The wet-lab and modeling teams collaborate and iterate to build selectivity and potency traits into a lead molecule, says Ramarao. They address specifics about chemistry or structure together, says Atomic AI scientific advisor Percy Carter, who is CSO of Blueprint Medicines and who was interviewed together with Ramarao. With RNA, scientists can target regulation of translation, mRNA stability, RNA degradation or splicing, which can be mediated by proteins or by proteins interacting with RNA. A small molecule might interact directly with RNA or interfere with RNA–protein interactions to modulate function or degrade RNAs. Target types will differ, and so there might be direct binding to RNA, says Carter, or one has to consider activity of a protein-driven-process on RNA. Proteins that mediate splicing operate in a complex and bind to RNA as ribonucleoproteins. Thus, as they assess RNA structure, Atomic AI’s teams also heed protein structure and behavior. RNA structures can be experimentally resolved, for instance with nuclear magnetic resonance (NMR) spectroscopy.

It is known what makes chemical compounds and ligands more likely than others to interact with RNA, says Yeo. Such traits include that they are positively charged, intercalating aminoglycoside-like, flexible molecules. But this knowledge alone is insufficient to find the most promising ones. In some cases, a protein, rather than an RNA, is a better target in one of the cell’s many protein–RNA interactions. In other cases — for instance, where protein targeting has failed — RNA targeting offers a potential therapeutic benefit for previously undruggable targets.

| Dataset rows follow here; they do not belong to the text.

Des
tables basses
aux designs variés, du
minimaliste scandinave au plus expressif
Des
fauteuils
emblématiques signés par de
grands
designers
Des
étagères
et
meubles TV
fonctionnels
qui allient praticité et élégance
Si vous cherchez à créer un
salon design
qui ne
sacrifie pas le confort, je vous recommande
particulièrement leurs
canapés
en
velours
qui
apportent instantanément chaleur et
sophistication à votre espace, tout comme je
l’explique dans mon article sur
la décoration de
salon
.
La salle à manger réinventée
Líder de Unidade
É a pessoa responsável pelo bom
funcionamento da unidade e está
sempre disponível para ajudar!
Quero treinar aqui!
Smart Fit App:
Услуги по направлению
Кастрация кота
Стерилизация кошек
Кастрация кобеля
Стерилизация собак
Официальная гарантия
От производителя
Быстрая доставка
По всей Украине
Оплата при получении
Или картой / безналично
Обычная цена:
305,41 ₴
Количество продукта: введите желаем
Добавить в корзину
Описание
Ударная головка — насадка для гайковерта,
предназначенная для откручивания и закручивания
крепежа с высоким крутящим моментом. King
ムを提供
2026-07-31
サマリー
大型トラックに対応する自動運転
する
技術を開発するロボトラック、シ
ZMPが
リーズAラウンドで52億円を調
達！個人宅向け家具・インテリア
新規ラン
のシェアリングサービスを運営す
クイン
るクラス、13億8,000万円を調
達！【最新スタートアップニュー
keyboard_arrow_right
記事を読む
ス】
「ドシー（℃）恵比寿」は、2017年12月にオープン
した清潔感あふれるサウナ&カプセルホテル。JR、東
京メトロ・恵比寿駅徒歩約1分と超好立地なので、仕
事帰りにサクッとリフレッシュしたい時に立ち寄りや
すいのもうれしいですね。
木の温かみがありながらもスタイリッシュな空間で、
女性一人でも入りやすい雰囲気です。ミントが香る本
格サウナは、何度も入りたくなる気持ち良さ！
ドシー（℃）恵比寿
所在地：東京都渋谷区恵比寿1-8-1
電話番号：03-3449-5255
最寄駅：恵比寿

Targeting RNA also means navigating RNA’s loops and bulges that form in two and three dimensions, says Matthew Disney from the University of Florida Scripps Institute for Biomedical Innovation & Technology, who is not affiliated with Atomic AI. The Protein Data Bank is not an RNA databank, and much more structural information about RNA is needed, especially ligand-bound structures, he says. Forcefields for small-molecule docking have been optimized for protein docking. RNA binding can be electrostatically similar, but it is less well-defined and can include high-energy interactions. Simulated structures help to assess forcefield interactions, but experimental validation with NMR, X-ray crystallography or other approaches is needed, says Disney, to flesh out the atomic details and learn what is essentially “the language of the best force field.”

Potency of an RNA therapeutic is important, says Disney, but so, too, is selectivity. Disney and colleagues developed a computational approach to find on- and off-targets for small molecules that target RNA and consider how one might optimize them. When treating cancer, an off-target effect might be tolerated, he says, but that situation shifts in a genetic disease when patients take a drug all their lives. Another challenge is getting enough of the molecules into diseased tissue without too much toxicity.

With RNA therapeutics, as in biotech more generally, startups must balance platform-building with their hunt for bioactive compounds to ultimately get into the clinic, says Disney. It is better to have a compound in hand to advance toward a goal, he says, “but it may come back to platform,” as balancing platform and bioactive compounds, he says, is critical for building value for investors.